Return verbatim the line containing "Ekspor Lobster 50 Gram" together with all lines that follow it, through the end of the records.

* RECORD EXCERPTS

........

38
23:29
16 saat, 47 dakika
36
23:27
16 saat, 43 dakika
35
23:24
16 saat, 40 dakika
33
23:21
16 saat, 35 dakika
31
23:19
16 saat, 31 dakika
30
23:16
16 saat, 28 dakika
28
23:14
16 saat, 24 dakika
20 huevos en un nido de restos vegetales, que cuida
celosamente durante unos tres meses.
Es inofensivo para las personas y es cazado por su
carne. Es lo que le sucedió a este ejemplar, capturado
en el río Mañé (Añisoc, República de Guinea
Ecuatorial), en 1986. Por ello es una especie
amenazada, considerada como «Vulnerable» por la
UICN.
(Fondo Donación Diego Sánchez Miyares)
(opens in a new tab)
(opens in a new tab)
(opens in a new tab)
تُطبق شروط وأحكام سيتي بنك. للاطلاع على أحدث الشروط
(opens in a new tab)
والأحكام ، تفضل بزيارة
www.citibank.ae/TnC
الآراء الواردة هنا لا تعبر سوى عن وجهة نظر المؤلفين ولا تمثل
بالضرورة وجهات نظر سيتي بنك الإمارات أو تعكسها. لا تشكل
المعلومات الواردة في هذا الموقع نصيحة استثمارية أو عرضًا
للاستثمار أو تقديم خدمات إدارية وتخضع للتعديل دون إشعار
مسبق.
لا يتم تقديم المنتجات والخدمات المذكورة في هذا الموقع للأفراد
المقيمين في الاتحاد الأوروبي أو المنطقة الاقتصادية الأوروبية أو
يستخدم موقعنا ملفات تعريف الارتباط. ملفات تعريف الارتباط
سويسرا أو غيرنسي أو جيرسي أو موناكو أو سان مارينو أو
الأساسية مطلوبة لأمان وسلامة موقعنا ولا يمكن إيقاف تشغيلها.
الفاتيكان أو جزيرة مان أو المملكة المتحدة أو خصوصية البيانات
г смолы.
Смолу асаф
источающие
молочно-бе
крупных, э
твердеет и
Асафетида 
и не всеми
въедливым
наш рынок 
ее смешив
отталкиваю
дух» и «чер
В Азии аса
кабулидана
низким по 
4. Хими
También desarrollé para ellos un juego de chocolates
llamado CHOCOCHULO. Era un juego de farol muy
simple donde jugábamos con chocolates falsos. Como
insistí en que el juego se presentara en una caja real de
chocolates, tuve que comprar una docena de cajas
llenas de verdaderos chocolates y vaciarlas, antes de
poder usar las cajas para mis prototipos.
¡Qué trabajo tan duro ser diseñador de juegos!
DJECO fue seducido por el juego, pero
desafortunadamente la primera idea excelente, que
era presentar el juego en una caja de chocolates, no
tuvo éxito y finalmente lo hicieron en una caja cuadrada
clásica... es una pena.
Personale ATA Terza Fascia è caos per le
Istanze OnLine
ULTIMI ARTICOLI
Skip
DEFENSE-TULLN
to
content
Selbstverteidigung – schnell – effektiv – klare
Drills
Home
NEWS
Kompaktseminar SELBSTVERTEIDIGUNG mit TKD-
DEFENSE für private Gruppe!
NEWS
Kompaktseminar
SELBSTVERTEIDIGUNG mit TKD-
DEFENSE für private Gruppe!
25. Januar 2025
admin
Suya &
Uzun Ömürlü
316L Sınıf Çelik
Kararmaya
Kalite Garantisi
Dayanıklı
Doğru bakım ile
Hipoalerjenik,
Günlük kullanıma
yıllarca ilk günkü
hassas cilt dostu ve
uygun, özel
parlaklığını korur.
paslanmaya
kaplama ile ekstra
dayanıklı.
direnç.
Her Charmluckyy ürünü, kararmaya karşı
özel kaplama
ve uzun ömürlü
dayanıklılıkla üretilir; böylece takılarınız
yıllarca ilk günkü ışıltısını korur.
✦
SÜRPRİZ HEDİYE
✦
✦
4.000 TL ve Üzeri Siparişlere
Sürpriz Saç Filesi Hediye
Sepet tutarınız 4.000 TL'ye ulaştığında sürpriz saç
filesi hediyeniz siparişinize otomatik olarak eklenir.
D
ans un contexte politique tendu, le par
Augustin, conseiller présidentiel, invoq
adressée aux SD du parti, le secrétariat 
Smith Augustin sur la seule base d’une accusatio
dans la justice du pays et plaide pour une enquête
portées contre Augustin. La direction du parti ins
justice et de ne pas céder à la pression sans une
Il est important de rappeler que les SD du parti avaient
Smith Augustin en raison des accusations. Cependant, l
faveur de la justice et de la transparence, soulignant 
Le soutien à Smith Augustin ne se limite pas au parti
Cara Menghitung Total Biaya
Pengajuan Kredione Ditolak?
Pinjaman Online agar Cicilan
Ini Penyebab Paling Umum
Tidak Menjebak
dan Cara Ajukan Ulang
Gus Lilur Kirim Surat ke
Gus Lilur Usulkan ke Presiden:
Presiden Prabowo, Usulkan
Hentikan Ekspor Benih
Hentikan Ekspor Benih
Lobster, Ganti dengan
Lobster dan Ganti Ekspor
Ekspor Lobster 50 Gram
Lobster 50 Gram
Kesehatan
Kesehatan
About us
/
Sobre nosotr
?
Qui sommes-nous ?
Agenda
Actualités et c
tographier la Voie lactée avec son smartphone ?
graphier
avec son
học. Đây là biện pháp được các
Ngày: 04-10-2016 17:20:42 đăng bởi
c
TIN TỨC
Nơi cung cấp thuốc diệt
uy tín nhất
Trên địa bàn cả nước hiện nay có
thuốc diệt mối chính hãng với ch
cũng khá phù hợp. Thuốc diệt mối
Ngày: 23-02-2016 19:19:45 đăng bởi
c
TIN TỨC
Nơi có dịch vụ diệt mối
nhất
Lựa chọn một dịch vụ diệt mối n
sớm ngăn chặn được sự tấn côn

........

* EXERCISE RESPONSE
Ekspor Lobster 50 Gram
Lobster 50 Gram
Kesehatan
Kesehatan
About us
/
Sobre nosotr
?
Qui sommes-nous ?
Agenda
Actualités et c
tographier la Voie lactée avec son smartphone ?
graphier
avec son
học. Đây là biện pháp được các
Ngày: 04-10-2016 17:20:42 đăng bởi
c
TIN TỨC
Nơi cung cấp thuốc diệt
uy tín nhất
Trên địa bàn cả nước hiện nay có
thuốc diệt mối chính hãng với ch
cũng khá phù hợp. Thuốc diệt mối
Ngày: 23-02-2016 19:19:45 đăng bởi
c
TIN TỨC
Nơi có dịch vụ diệt mối
nhất
Lựa chọn một dịch vụ diệt mối n
sớm ngăn chặn được sự tấn côn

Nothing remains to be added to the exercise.